Saturday, February 18, 2017

Tebing Breksi yang Semakin Cantik

Pertama kali datang ke Tebing Breksi sekitar bulan Mei 2015. Waktu itu Tebing Breksi baru saja diresmikan oleh Dinas Pariwisata sebagai tempat tujuan wisata untuk menyelamatkannya dari penambangan yang telah berlangsung sejak dulu. Peresmian kala itu dilakukan langsung oleh Sri Sultan Hamengkubuwono X selaku Gubernur Daerah Istimewa Yogyakarta. Beberapa komunitas penggiat wisata yang ada di Jogja juga ikut diundang dalam acara tersebut. Waktu itu Tebing Breksi hanya berupa bukit kapur yang masih terselamatkan dari penambangan.


Baca juga: Peresmian Tebing Breksi




Setahun lebih telah berlalu dan kini Tebing Breksi sudah banyak berbenah. Bahkan Tebing Breksi saat ini menjadi salah satu tujuan wisata yang wajib dikunjungi di Jogja. Tidak hanya pada akhir pekan atau hari libur saja, setiap hari tempat ini ramai dikunjungi oleh banyak wisata yang didominasi oleh pengunjung dari luar daerah.

Tangga menuju keatas bukit


Dulu untuk bisa sampai keatas bukitnya, butuh sedikit perjuangan karena tidak ada tangga. Hanya ada alat bantu berupa tali tambang yang dikaitkan dari atas kebawah. Sekarang kalau mau naik tinggal lewat tangga yang dibuat dengan cara memahat dinding tebing menjadi sebuah undakan yang cukup cantik.

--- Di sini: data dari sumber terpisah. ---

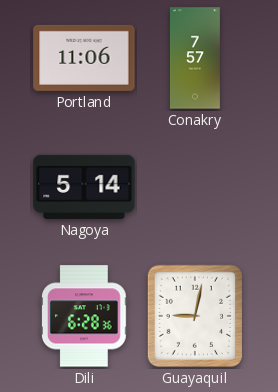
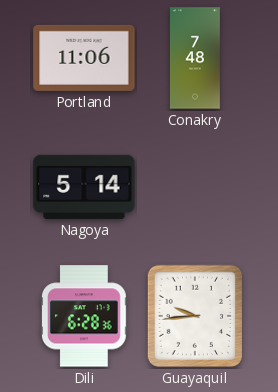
Conakry: 7:57 -> 7:48
Guayaquil: 9:02 -> 9:44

Dari atas bukit Tebing Breksi ini kita bisa menyaksikan pemandangan kearah Kota Jogja dari Ketinggian.Mulai dari bandara lengkap dengan aktivitas hendak mendarat dan terbang serta perbukitan hijau yang mengelilingi Jogja. Jika cuaca sedang cerah. disebelah utara kita bisa menyaksikan Gunung Merapi yang tampak gagah menjulang tinggi. Namun sayangnya diatas bukit ini belum cukup tertata rapi. Hanya ada beberapa gazebo yang bisa dijadikan sebagai tempat untuk berteduh pada saat panas terik maupun hujan. Seandainya tempat ini ditanami lebih banyak pohon atau bunga-bunga pasti akan lebih terlihat cantik.



Perubahan lain yang cukup mencolok dari Tebing Breksi adalah pahatan-pahat yang ada pada beberapa sisi dinding tebing. Pahatan berupa tokoh pewayangan tersebut semakin menambah cantik pemandangan. Pahatan tersebut merupakan salah satu spot favorit pengunjung untuk berfoto. Sepertinya pada sisi lain juga akan ditambahkan pahatan lagi.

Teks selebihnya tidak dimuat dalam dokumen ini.